In more recent time Maser reaffirmed in an interview with the guidance extreme right - National-Zeitung that he was with his thesis, as before, and he maintains that Loret “was unmistakably the son of Hitler”, and that this had Been “recognized in France by officials”. The 12th edition of his book Adolf Hitler: Adolf Hitler: Legend, Myth, Reality - according to Maser, the most translated biography of Hitler in the world, contains a complete section on this subject.

Genetic evidence

In 2008, Belgian journalist Jean-Paul Mulders traveled to Germany, Austria, France and the United States to collect the DNA of the Lorets and Hitler’s last living relatives in Austria and Long Island. When comparing DNA, Mulders claimed to find proof that Jean-Marie Loret was not the son of Adolf Hitler. The results of his research were published in Het Laatste Nieuws, the largest newspaper in Belgium. In February 2009 a book on this subject was published by Herbig Verlag in Munich: Auf der Suche nach Hitlers Sohn - Eine Beweisaufnahme. The news was collected by several international media, including Daily Mail, USA. Today, Bild, Hürriyet, and the China Daily newspaper.

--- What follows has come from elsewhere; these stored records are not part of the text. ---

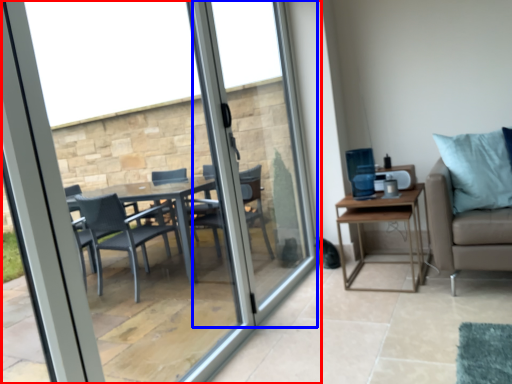 Question: Which object is closer to the camera taking this photo, window (highlighted by a red box) or screen door (highlighted by a blue box)?

Choices:
 (A) window
 (B) screen door

Answer: (A) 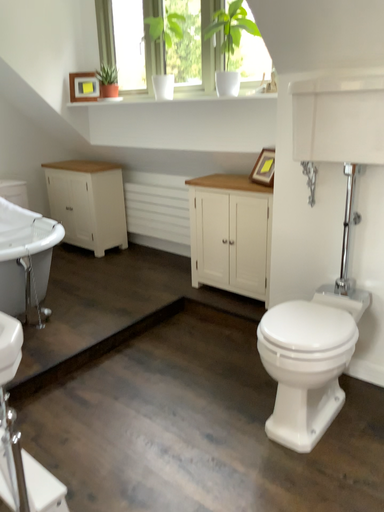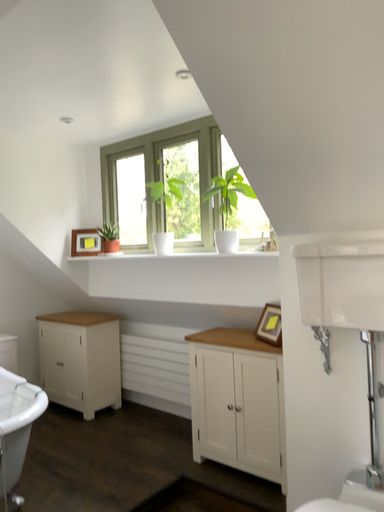 Question: Which way did the camera rotate in the video?

Choices:
 (A) rotated downward
 (B) rotated upward

Answer: (B) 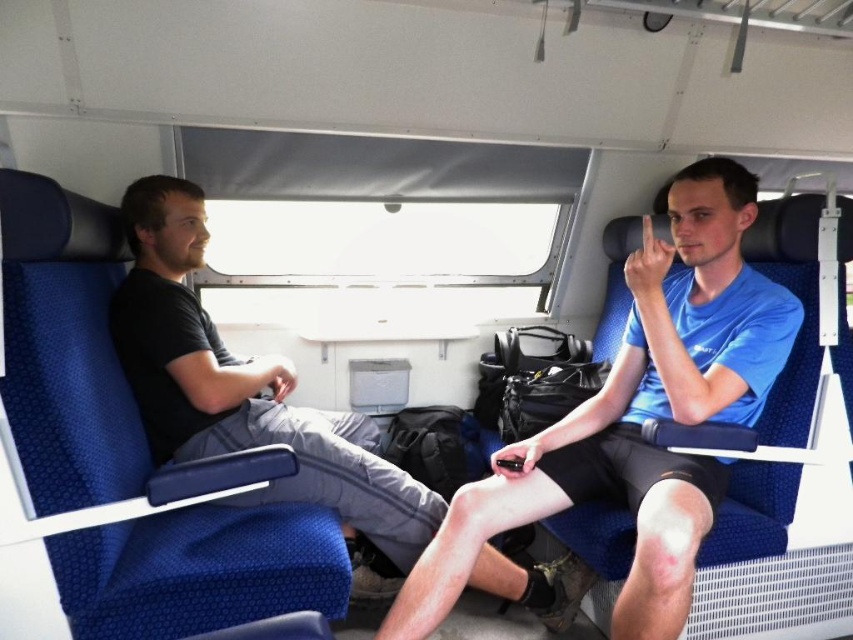 You are a tailor who needs to determine which shirt, the blue matte shirt at right or the black cotton shirt at left, requires more fabric for alterations. Based on their sizes, which one would need more material?

The black cotton shirt at left requires more fabric for alterations since it is larger than the blue matte shirt at right.

You are sitting in the train carriage and want to wave to someone outside through the window. Which person, the blue matte shirt at right or the black cotton shirt at left, has a better chance of being seen by someone outside the train?

The blue matte shirt at right has a better chance of being seen by someone outside the train because they are positioned in front of the black cotton shirt at left, making them closer to the window.

You are a passenger on a train and you see two people sitting across from you. One is wearing a blue matte shirt at right and the other is wearing a black cotton shirt at left. Which shirt is located to the right of the other?

The blue matte shirt at right is positioned on the right side of the black cotton shirt at left. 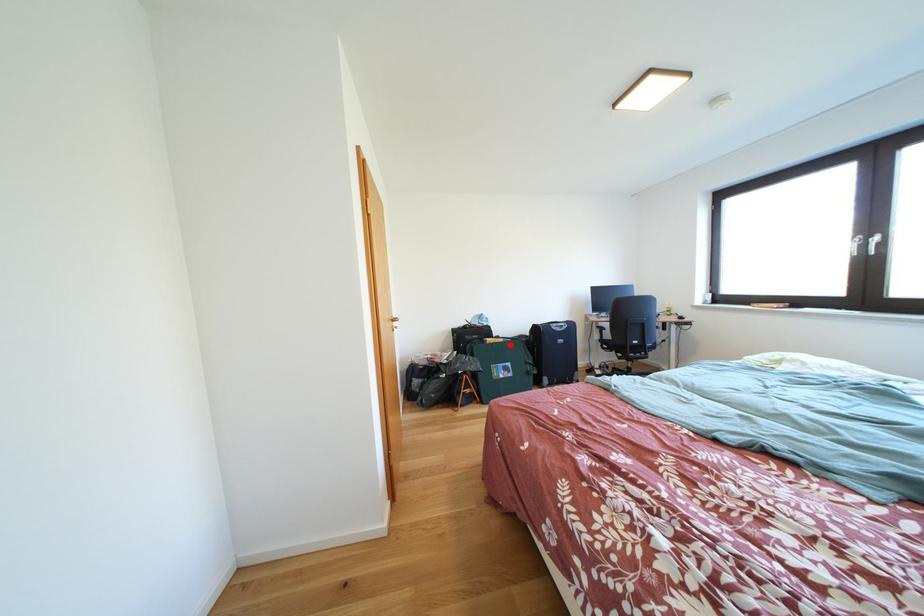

On February 17, 2012, the French magazine Le Point describes new developments, reported that a study by the University of Heidelberg that showed Hitler and Loret were of the same blood group and that another study showed that they had similar calligraphy. The article also states that the official paperwork of the German army shows that officers brought the envelopes of cash to Miss Lobjoie during the occupation of World War II, and that a revised edition of Loret’s book The Name of Your Father is Hitler Was established so that it will be published with new evidence. The magazine also described a suggestion from the family lawyer to be able to claim the royalties from Hitler’s book Mein Kampf . The article was similarly repeated over the following days in other international newspapers such as The Daily Telegraph and National Post . It has also been reported that a grandson has criticized the 2008 Mulders study, claiming that DNA samples from Hitler’s relatives were taken from napkins. However, the dominant point of view is still represented by historians such as Anton Joachimsthaler and Sir Ian Kershaw, that Hitler’s paternity is unlikely or impossible.